The Stasi Museum, data privacy, and yet another difference between Germany and the US

29 June, Berlin

Our third day in Berlin was actually spent largely outside of Berlin, at the Biosphärenreservat Schorfheide-Chorin, where we got to experience Germany’s outdoors at their finest. We met with youth rangers, and experienced some of the activities they do with German children who come to visit the nature preserve. We communed with nature, had an incredible lunch cooked in their outdoor kitchen, and got to decompress from city life and busy travel days.

One of the really reassuring things for me, just as homesickness was setting in, was experiencing landscapes that looked just like what I see at home. It all of a sudden made perfect sense that during the period of massive German immigration to the US in the middle of the 19th century, so many of those Germans came to the upper midwest in search of a new life. Turns out, it looked just like home. That had to be as comforting for them as it was for me this afternoon.

30 June, Stasi museum, East Berlin

Today was an incredible day, full of brain-stretching and challenges to our current expectations of human decency. We started the day listening to Dr. Thorsten Wetzling, a fellow from the Stiftung Neue Verantwortung, a think tank focused on how German politics and technology intersect. Dr. Wetzling took time to discuss security and data privacy in Europe with us. Not only was he incredibly fascinating, but it seems in our conversations afterward he also illustrated to the group of 15 of us just how little Americans know about data privacy, and for better or worse, how much we just trust that the right thing is being done for the most part.

One very insignificant, but illustrative example of this was our experience the first morning we were in Germany. One of our group members wasn’t in the lobby at our meeting time, and it seemed logical to all of us that we could just get the room number, and go knock on the door. Because of the importance of data privacy in Germany, the front desk staff wouldn’t give out the room number, even to our group leader, who was responsible for the entire reservation. Until put in historical context, this just seems like an inconvenience to Americans who lose hotel key cards and get new ones at the front desk without even verifying their identities. Germans are leery of allowing anyone access to information that could potentially compromise their safety and security. This is even evident to a much lesser extent in their public bathrooms. There is zero space between the door and the walls in German restrooms; no accidental peeping or feeling of slight discomfort in German toilets!

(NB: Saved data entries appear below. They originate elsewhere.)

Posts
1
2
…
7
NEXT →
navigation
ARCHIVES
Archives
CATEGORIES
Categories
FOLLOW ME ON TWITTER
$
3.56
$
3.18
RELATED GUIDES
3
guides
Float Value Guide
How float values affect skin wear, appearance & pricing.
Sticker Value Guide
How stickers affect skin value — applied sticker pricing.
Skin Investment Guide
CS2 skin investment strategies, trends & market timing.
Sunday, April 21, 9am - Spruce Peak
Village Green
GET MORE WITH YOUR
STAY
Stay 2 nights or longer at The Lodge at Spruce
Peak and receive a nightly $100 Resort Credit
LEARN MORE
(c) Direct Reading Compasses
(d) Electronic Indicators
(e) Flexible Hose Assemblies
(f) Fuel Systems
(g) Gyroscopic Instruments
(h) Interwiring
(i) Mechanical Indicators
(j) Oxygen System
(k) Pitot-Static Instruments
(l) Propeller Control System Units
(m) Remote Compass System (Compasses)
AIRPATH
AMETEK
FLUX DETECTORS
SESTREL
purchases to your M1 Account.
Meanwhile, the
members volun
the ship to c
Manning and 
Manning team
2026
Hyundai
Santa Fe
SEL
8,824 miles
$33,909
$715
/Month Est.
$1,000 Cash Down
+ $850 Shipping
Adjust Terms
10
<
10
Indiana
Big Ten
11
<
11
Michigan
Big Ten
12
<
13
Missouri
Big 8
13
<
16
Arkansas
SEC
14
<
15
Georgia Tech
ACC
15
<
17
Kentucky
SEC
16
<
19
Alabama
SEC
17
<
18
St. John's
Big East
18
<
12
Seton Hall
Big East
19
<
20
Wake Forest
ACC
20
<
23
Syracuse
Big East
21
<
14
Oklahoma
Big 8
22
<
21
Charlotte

The incredible carefulness of most Europeans on the issue of data privacy is very clearly rooted in their own national and continental histories. After that meeting, we ventured to the Stasi Museum, which reinforced the importance of that context. The Stasi, or Ministerium für Staatssicherheit were the secret police of the East German government, and the influence they wielded was incredible. Our tour guide at the museum talked fast and was an incredible storyteller with incredibly personal connections to the subject. About 10 minutes into our tour, I was thinking out loud, and said: “think about how much more we’d know if everyone talked this fast and passionately.” The museum, and our guide, were both incredible sights to behold.

Following the atrocities carried out by Hitler and the Nazis during World War II, the Stasi ruled the lives of East Germans and those along the border during the Cold War. As with the gentleman we met at Point Alpha, who served as a West German guard along the border, the lives of those who were designated threats or even potentially connected to western, capitalist ideas were targets for psychological warfare. Schools indoctrinated students to believe that anyone who didn’t adhere strictly to the ideals and beliefs of the East German government was an anarchist bent on bringing down the fatherland. They created mobile units of solitary confinement, drove people around aimlessly to disorient them, randomly moved bicycles and cars from their designated spaces to make people think they were losing their minds, and pitted family members and neighbors against each other, in tests of loyalty and patriotism. The files the Stasi kept on DDR citizens have been opened, but many East Germans still don’t want to relive this incredibly painful, divisive era of their history.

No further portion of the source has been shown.